1.3.1 Food system interactions with the environment
Source: FCRN. See side-panel for references
The food system as a whole – including agricultural production and agriculturally induced land-use change, transport, storage and food preparation – contributes around 20-30% of global human-made greenhouse gas (GHG) emissions. See Chapter 2 for more on how these impacts can be quantified, and Chapter 3 for more on the greenhouse gas emissions from food systems.
Food systems are also important causes of rising scarcity, species loss and land degradation. A substantial amount of the food produced is lost or wasted along the supply chain, causing significant problems. See Chapter 5 for more on these topics.
1.3.2 Food systems as a major source of climate changing greenhouse gas (GHG) emissions
Global perspective – food systems contribute about 20-30% of GHGs.
Based on Vermeulen, S.J., Campbell, B.M. and Ingram, J.S.I. (2012)
The food system is estimated to contribute approximately 20-30% of global human-made GHGs although there is huge inherent uncertainty in these estimates.
The major impacts come from farming/agriculture and land-use change (see the previous slide), with fertilisers, pesticides, manure, farming and land-use change together contributing as much as around 24% of global GHGs. Livestock alone contribute 14.5% of human-made GHG emissions
Stages later in the food system such as packaging, retail, transport, processing, food preparation and waste disposal combined contribute around 5-10% of global GHGs although their importance and likely impacts are set to grow.
These stages are discussed in more detail later in this chapter.
Within food systems, consumption patterns and production are interrelated, both impacting on one another. These topics are discussed more in Chapter 4.
1.3.3 Food systems as a cause of other environmental problems
Biodiversity loss from agricultural production and expansion.
Without action, increased demand for food, and in particular for resource-intensive food such as meat, will lead to significant and continued biodiversity losses. This would primarily arise from agricultural expansion into new areas to grow crops (often to feed livestock), from the creation of new pasture lands, and encroachment on and fragmentation of ecosystems. Note that a degree of uncertainty exists around population growth, demand for food, and how food production responds to these changes. For discussions about expected population change, see later in this chapter and Chapter 4 and Chapter 7.
These biodiversity losses could be modified or reduced by increasing the extent of protected areas, through yield increases in food production, better forest management, by actions to moderate demand for resource-intensive food consumption and to reduce waste, and by limiting climate change. Some of these mitigation options are explored in Chapter 4, in relation to addressing greenhouse gas emissions.
Fish stocks are under increasing pressure
The last 50 years have seen dramatic reductions in wild fish stocks, due mainly to over-fishing and destructive fishing techniques by humans. Around 85% of fisheries are now fully exploited or overfished, with 29% of marine fisheries being overfished. Marine vertebrate populations declined 49% between 1970 and 2012.
Fish are an important food source however, and nearly 3 billion people rely on fish as a major source of protein. Fisheries therefore need to be protected on grounds of ‘self interest’ – to safeguard global food security – as well as for intrinsic environmental reasons.

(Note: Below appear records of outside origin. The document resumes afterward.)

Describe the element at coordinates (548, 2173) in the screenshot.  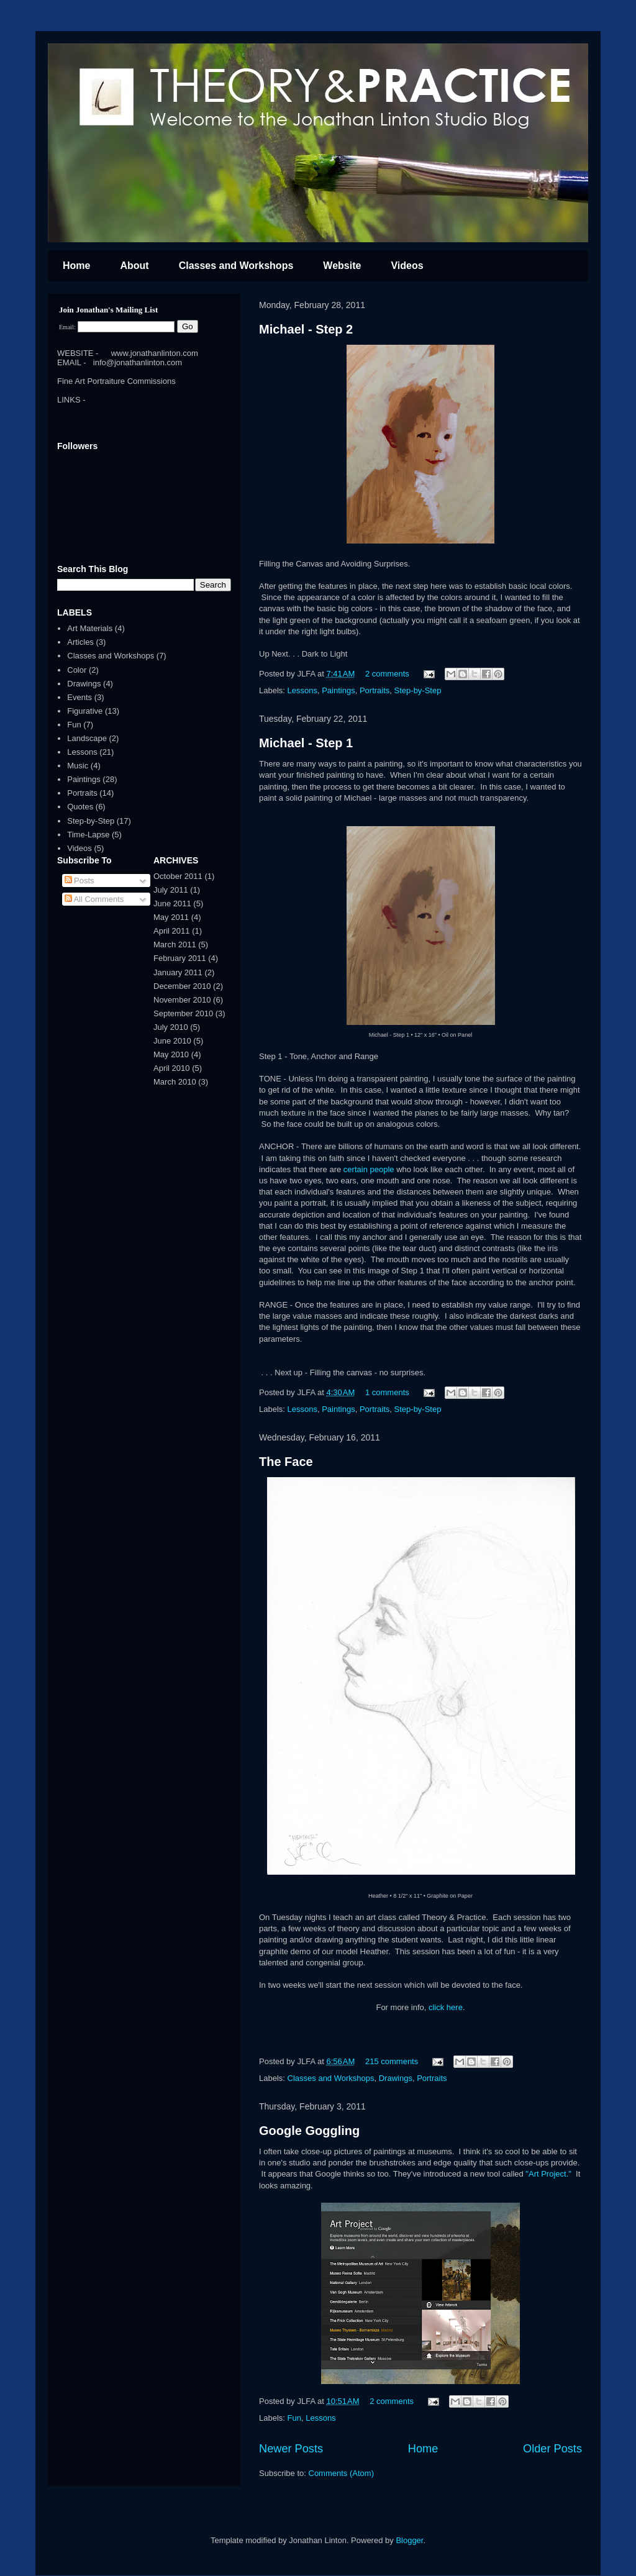
I see `"Art Project."` at that location.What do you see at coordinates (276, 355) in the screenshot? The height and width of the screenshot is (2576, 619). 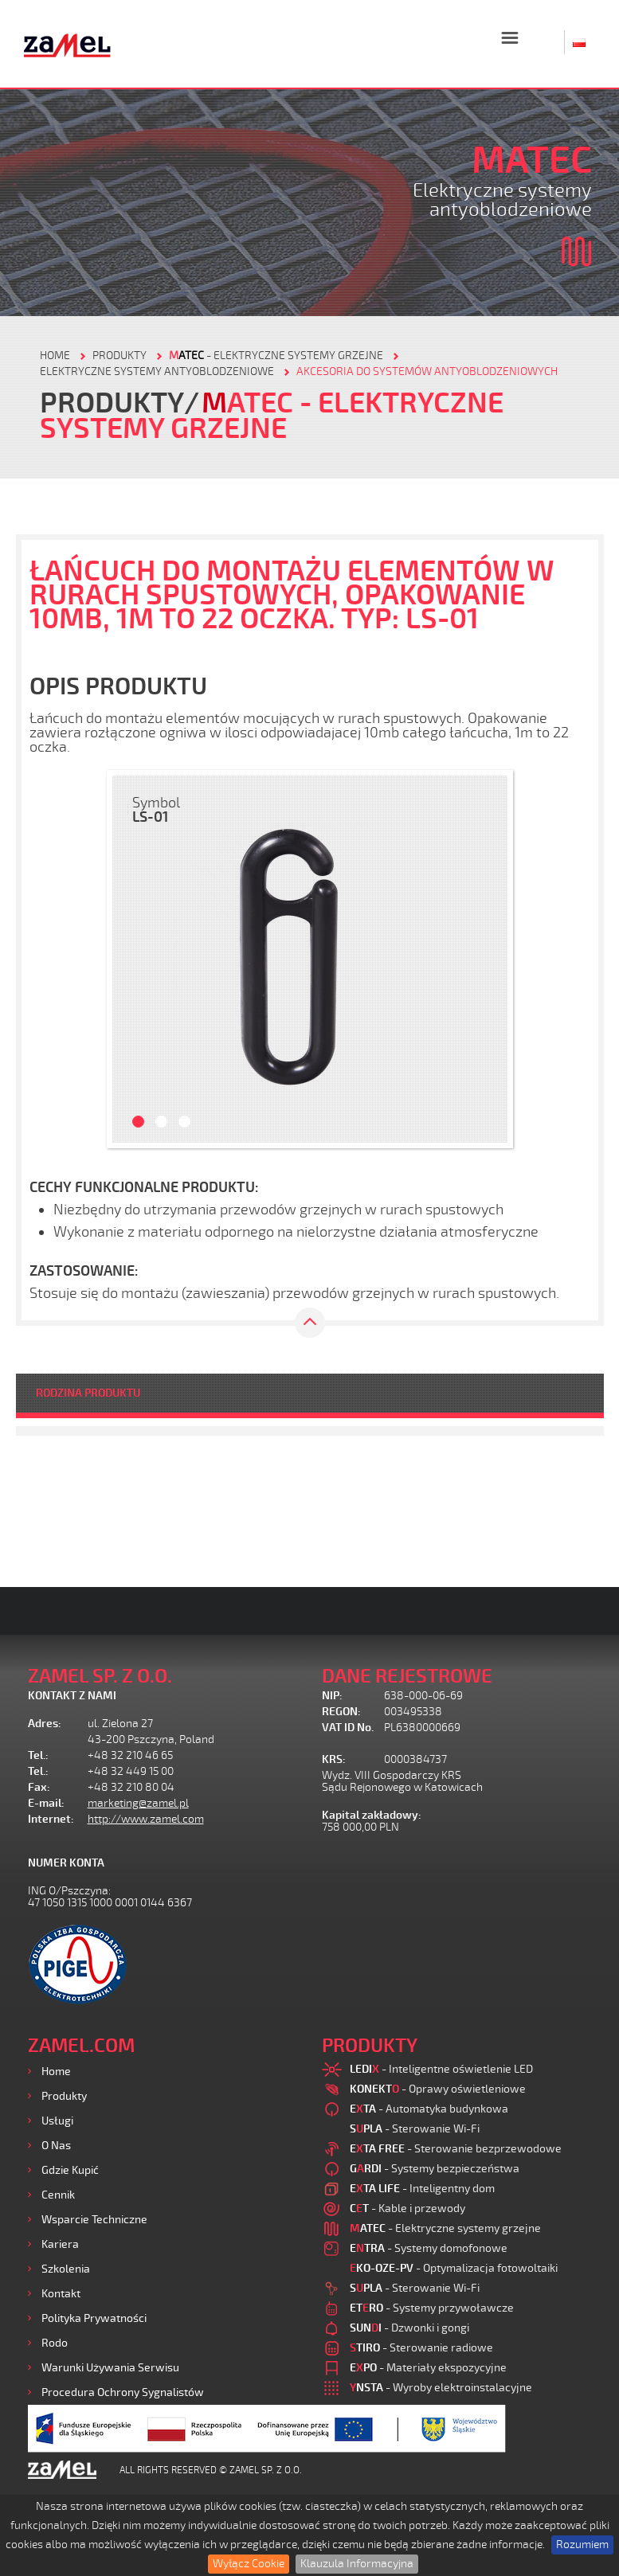 I see `- Elektryczne systemy grzejne` at bounding box center [276, 355].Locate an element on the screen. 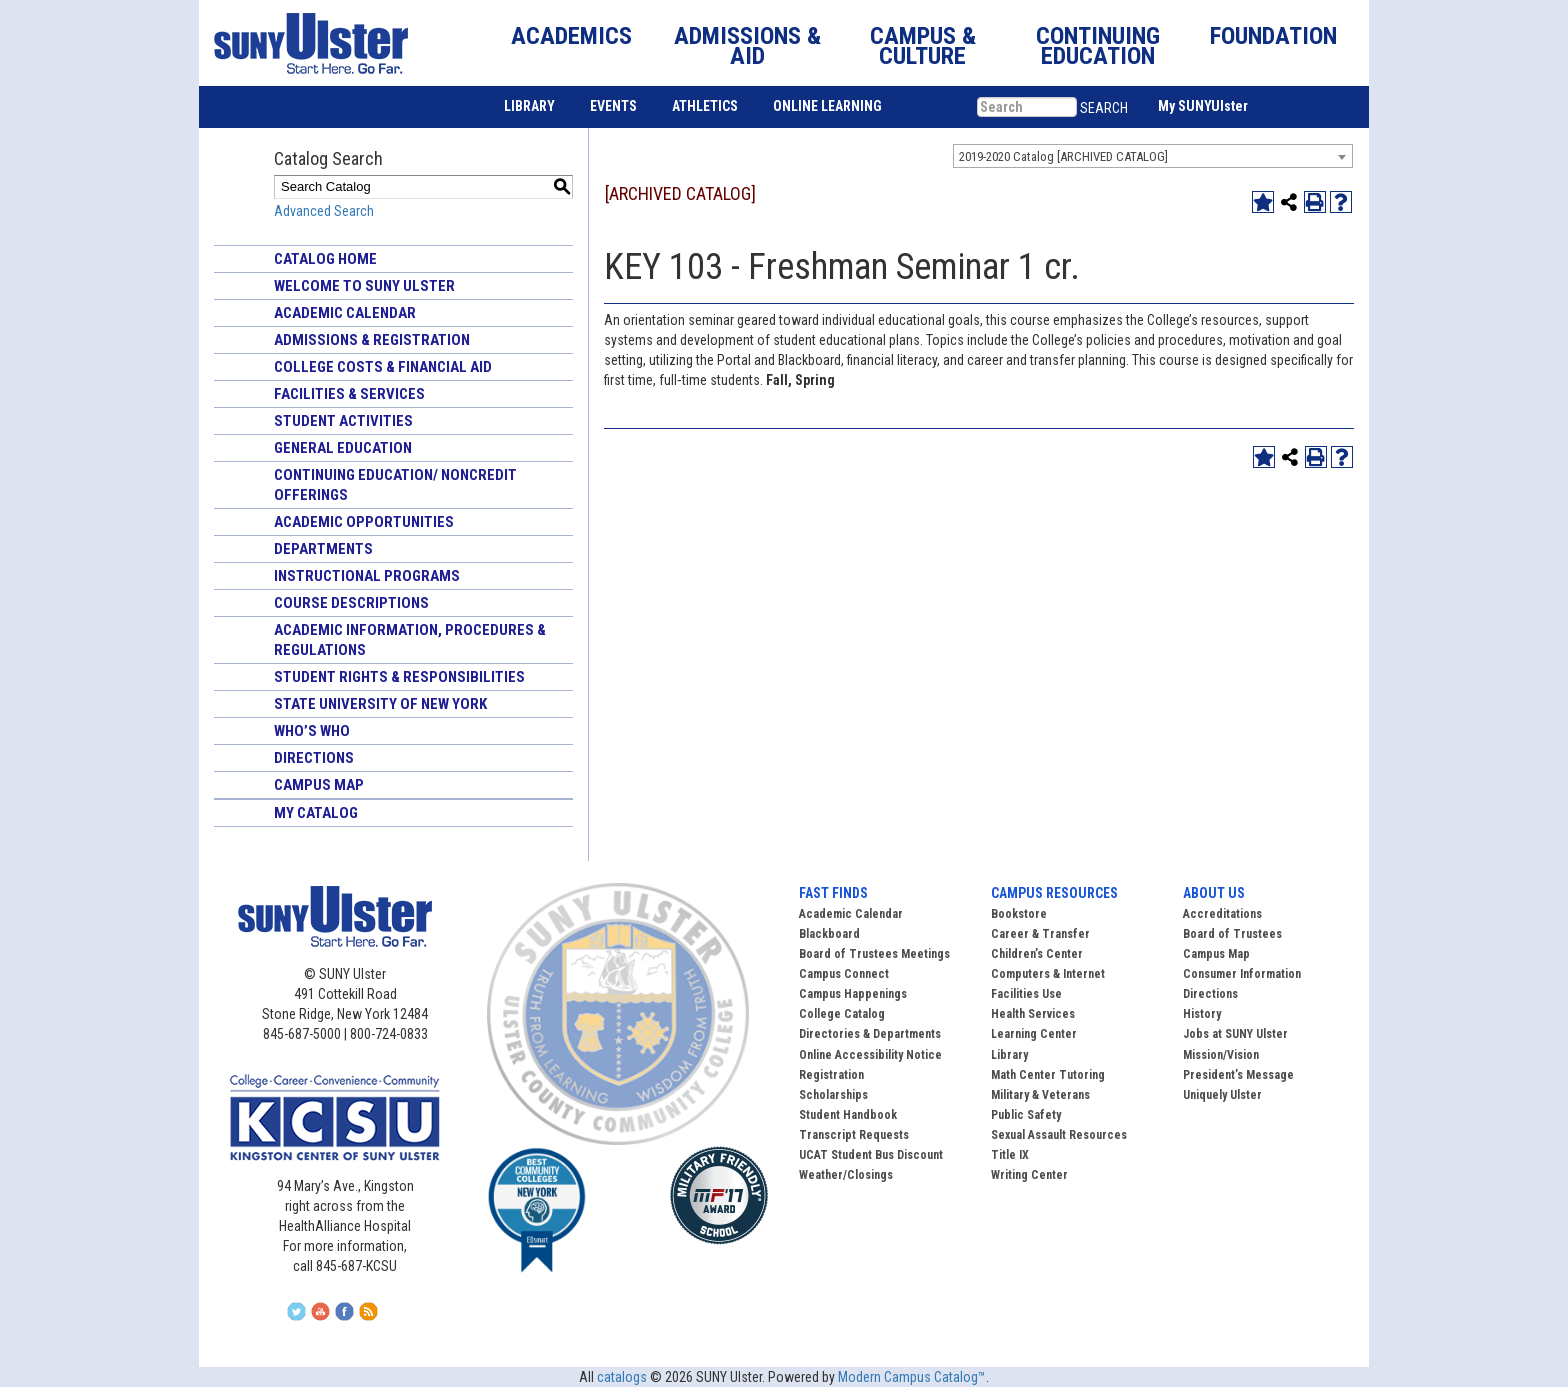 The height and width of the screenshot is (1387, 1568). Scholarships is located at coordinates (833, 1095).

Other environmental damage to marine ecosystems includes the increase in oxygen-depleted dead zones resulting from nutrient run-off from agriculture, loss of coral ecosystems and mangrove systems. Some of the mangrove loss is a consequence of aquaculture / seafood farming although the influences are diverse and changing. See later in this chapter for more on aquaculture.
Only 3.4% of the oceans are protected.
Certification of sustainable fisheries does exist, although coverage is not high and illegal fishing continues.
1.3.4 Climate change influences on food supply, availability and quality
There are also huge uncertainties in how climate change will impact future food productivity.
Much depends on the interplay between temperature increase, increased CO2 effects on plant growth, extreme events (drought, flooding) and water supply and use. We also need to consider climate change impacts on economic development, trade, transport and logistics infrastructure, population migration, food prices and much more.
A gradual warming may benefit Northern countries initially, by expanding the range of crops that can be grown and lengthening growing seasons, but beyond 2050 the negative impacts of climate change are likely to outweigh any benefits. The impacts on Southern (poor) countries are already starting to hit home and to be negative, and the impacts are predicted to worsen over time. Poor people in poor countries who are less able to adapt and who are already vulnerable in multiple social and economic ways, will likely suffer most.